**EXERCISE REQUIREMENTS**: Apart from the pictures, every entry should be reproduced exactly.

[Page-level text extractions]
..........

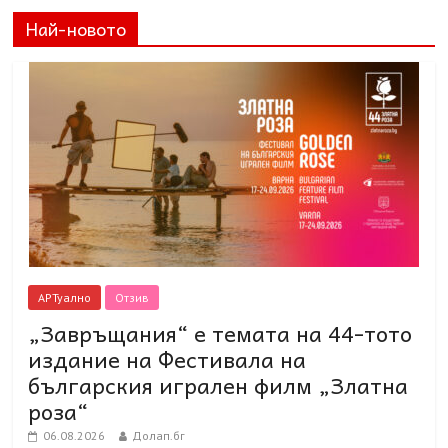
Най-новото
АРТуално
Отзив
„Завръщания“ е темата на 44-тото
издание на Фестивала на
българския игрален филм „Златна
роза“
06.08.2026
Долап.бг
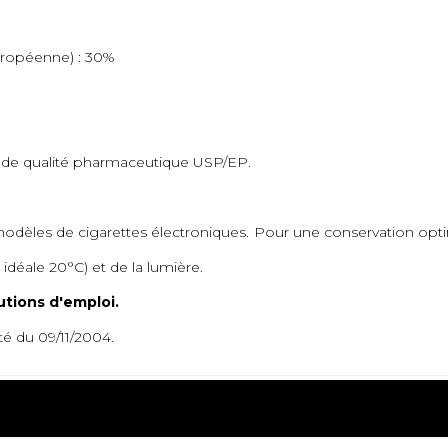
ropéenne) : 30%
t de qualité pharmaceutique USP/EP.
dèles de cigarettes électroniques. Pour une conservation optimale
 idéale 20°C) et de la lumière.
utions d'emploi.
té du 09/11/2004.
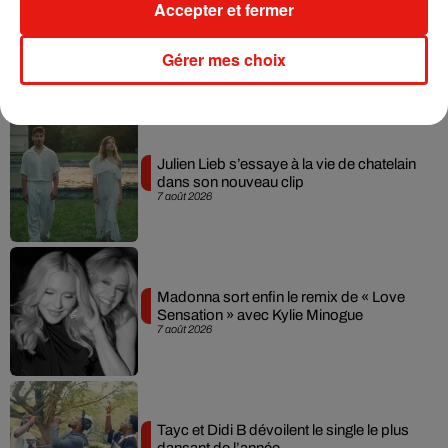
Accepter et fermer
Gérer mes choix
Musique
Julien Lieb s’essaye à la vie de chatelain
dans son nouveau clip
7 août 2026
Madonna sort enfin le remix de « Love
Sensation » avec Kylie Minogue
7 août 2026
Tayc et Didi B dévoilent le single le plus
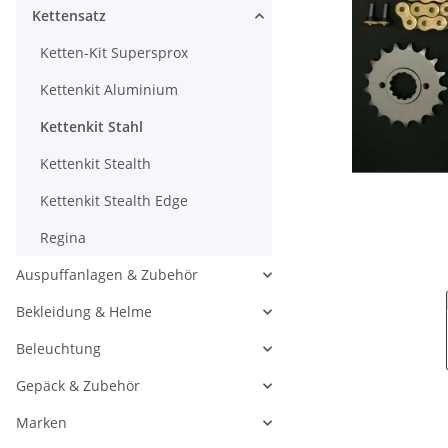
Kettensatz
Ketten-Kit Supersprox
Kettenkit Aluminium
Kettenkit Stahl
Kettenkit Stealth
Kettenkit Stealth Edge
Regina
Auspuffanlagen & Zubehör
Bekleidung & Helme
Beleuchtung
Gepäck & Zubehör
Marken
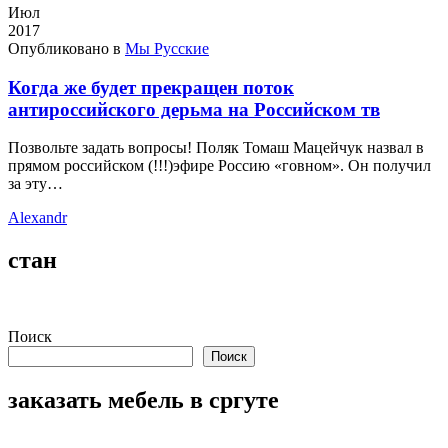
Июл
2017
Опубликовано в
Мы Русские
Когда же будет прекращен поток
антироссийского дерьма на Российском тв
Позвольте задать вопросы! Поляк Томаш Мацейчук назвал в
прямом российском (!!!)эфире Россию «говном». Он получил
за эту…
Alexandr
стан
Поиск
Поиск
заказать мебель в сргуте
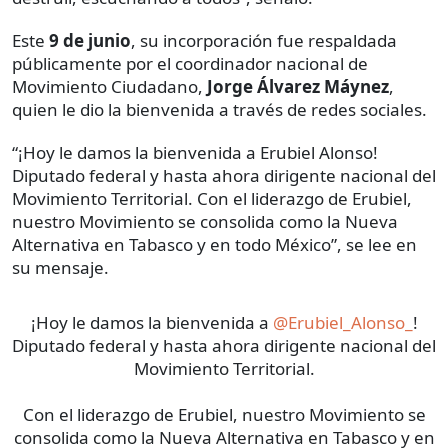
Este
9 de junio
, su incorporación fue respaldada
públicamente por el coordinador nacional de
Movimiento Ciudadano,
Jorge Álvarez Máynez
,
quien le dio la bienvenida a través de redes sociales.
“¡Hoy le damos la bienvenida a Erubiel Alonso!
Diputado federal y hasta ahora dirigente nacional del
Movimiento Territorial. Con el liderazgo de Erubiel,
nuestro Movimiento se consolida como la Nueva
Alternativa en Tabasco y en todo México”, se lee en
su mensaje.
¡Hoy le damos la bienvenida a
@Erubiel_Alonso_
!
Diputado federal y hasta ahora dirigente nacional del
Movimiento Territorial.
Con el liderazgo de Erubiel, nuestro Movimiento se
consolida como la Nueva Alternativa en Tabasco y en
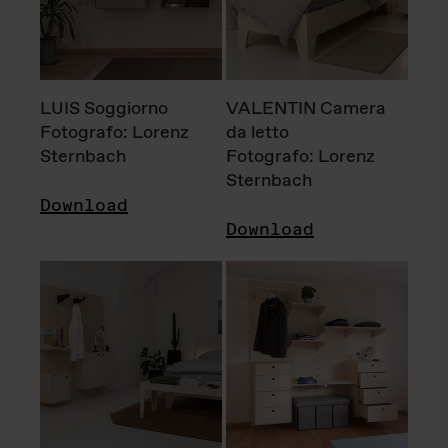
LUIS Soggiorno
VALENTIN Camera
Fotografo: Lorenz
da letto
Sternbach
Fotografo: Lorenz
Sternbach
Download
Download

..........

**YOUR SOLUTION**:
Най-новото
АРТуално
Отзив
„Завръщания“ е темата на 44-тото
издание на Фестивала на
българския игрален филм „Златна
роза“
06.08.2026
Долап.бг
ropéenne) : 30%
t de qualité pharmaceutique USP/EP.
dèles de cigarettes électroniques. Pour une conservation optimale
 idéale 20°C) et de la lumière.
utions d'emploi.
té du 09/11/2004.
Accepter et fermer
Gérer mes choix
Musique
Julien Lieb s’essaye à la vie de chatelain
dans son nouveau clip
7 août 2026
Madonna sort enfin le remix de « Love
Sensation » avec Kylie Minogue
7 août 2026
Tayc et Didi B dévoilent le single le plus
Kettensatz
Ketten-Kit Supersprox
Kettenkit Aluminium
Kettenkit Stahl
Kettenkit Stealth
Kettenkit Stealth Edge
Regina
Auspuffanlagen & Zubehör
Bekleidung & Helme
Beleuchtung
Gepäck & Zubehör
Marken
Июл
2017
Опубликовано в
Мы Русские
Когда же будет прекращен поток
антироссийского дерьма на Российском тв
Позвольте задать вопросы! Поляк Томаш Мацейчук назвал в
прямом российском (!!!)эфире Россию «говном». Он получил
за эту…
Alexandr
стан
Поиск
Поиск
заказать мебель в сргуте
Este
9 de junio
, su incorporación fue respaldada
públicamente por el coordinador nacional de
Movimiento Ciudadano,
Jorge Álvarez Máynez
,
quien le dio la bienvenida a través de redes sociales.
“¡Hoy le damos la bienvenida a Erubiel Alonso!
Diputado federal y hasta ahora dirigente nacional del
Movimiento Territorial. Con el liderazgo de Erubiel,
nuestro Movimiento se consolida como la Nueva
Alternativa en Tabasco y en todo México”, se lee en
su mensaje.
¡Hoy le damos la bienvenida a
@Erubiel_Alonso_
!
Diputado federal y hasta ahora dirigente nacional del
Movimiento Territorial.
Con el liderazgo de Erubiel, nuestro Movimiento se
consolida como la Nueva Alternativa en Tabasco y en
LUIS Soggiorno
VALENTIN Camera
Fotografo: Lorenz
da letto
Sternbach
Fotografo: Lorenz
Sternbach
Download
Download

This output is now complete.